▶ Problem to work on:
Although the records contain pictures, only their text should be repeated, exactly as it stands.

▶ Dataset records:

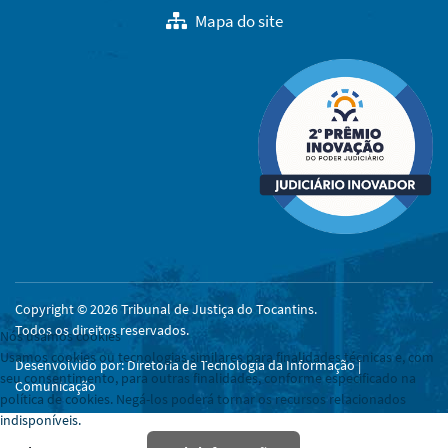
Mapa do site
Copyright © 2026 Tribunal de Justiça do Tocantins.
Todos os direitos reservados.
Nós usamos cookies
Usamos cookies ou tecnologias similares para finalidades técnicas e, com
Desenvolvido por: Diretoria de Tecnologia da Informação |
seu consentimento, para outras finalidades, conforme especificado na
Comunicação
política de cookies. Negá-los poderá tornar os recursos relacionados
indisponíveis.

▶ Solution to this task:
Mapa do site
Copyright © 2026 Tribunal de Justiça do Tocantins.
Todos os direitos reservados.
Nós usamos cookies
Usamos cookies ou tecnologias similares para finalidades técnicas e, com
Desenvolvido por: Diretoria de Tecnologia da Informação |
seu consentimento, para outras finalidades, conforme especificado na
Comunicação
política de cookies. Negá-los poderá tornar os recursos relacionados
indisponíveis.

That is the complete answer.